Greta Jarmalaitė, Kornelija Jonaitytė, Vilma Dudonienė

Abstract


Background. Highly skilled athletes do not avoid sports injuries. In order to reduce the prevalence of injuries among female elite handball players, it is necessary to determine the most often injuried body parts and the causes of injuries. The aim of the study was to determine the prevalence, nature and causes   in Lithuanian female elite handball players. Methods. Fifteen Lithuanian elite female handball players participated in the study. The age of the subjects was 20.4 ± 3.03 yrs. The subjects were asked to complete a questionnaire, answering questions about the prevalence, localization, frequency and nature of athletic injuries.

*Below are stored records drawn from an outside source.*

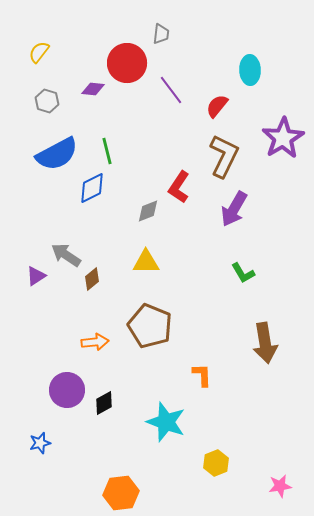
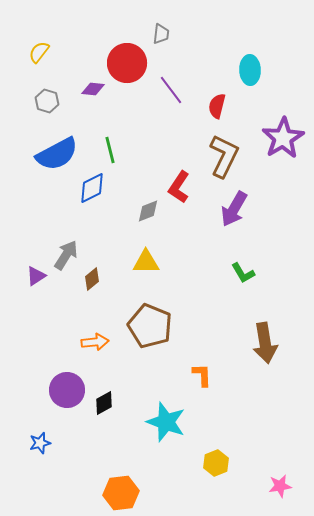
red semicircle: rotated 25 degrees counterclockwise
green line: moved 3 px right, 1 px up
gray arrow: rotated 88 degrees clockwise
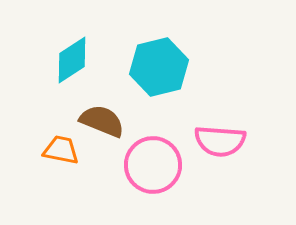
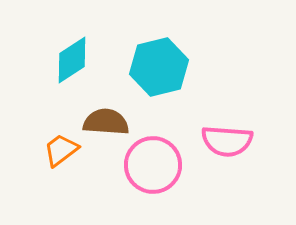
brown semicircle: moved 4 px right, 1 px down; rotated 18 degrees counterclockwise
pink semicircle: moved 7 px right
orange trapezoid: rotated 48 degrees counterclockwise
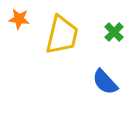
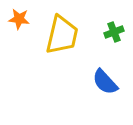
green cross: rotated 24 degrees clockwise
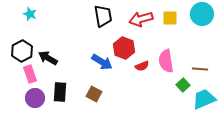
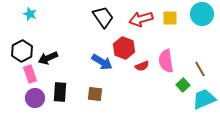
black trapezoid: moved 1 px down; rotated 25 degrees counterclockwise
black arrow: rotated 54 degrees counterclockwise
brown line: rotated 56 degrees clockwise
brown square: moved 1 px right; rotated 21 degrees counterclockwise
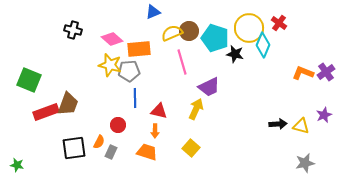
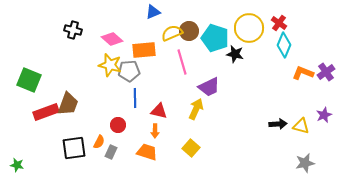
cyan diamond: moved 21 px right
orange rectangle: moved 5 px right, 1 px down
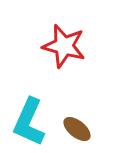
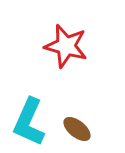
red star: moved 2 px right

Results. The subjects have training sessions six times a week, one workout lasts more than one hour. During the last season, 80% of the subjects suffered injuries (67% acute, 13% chronic). The most common injuries were ligament strain (46.2%) or tear (38.5%), less frequent ligament or muscle rapture (30.8%), and the least frequent – fracture (15.4%). In most cases players suffered from fnger (26%), and knee (20%) and ankle (20%) injuries. Elbows (9%) and wrists (7%) were less likely to be traumatized. Head (2%) and hip (2%) injuries were uncommon in handball. Conclusion. The vast majority of elite female handball players experienced injuries during the sports season. The most prevelent hand injuries in female athletes were fnger injuries and acute ankle or knee injuries in legs.

Keywords: handball, females, injuries.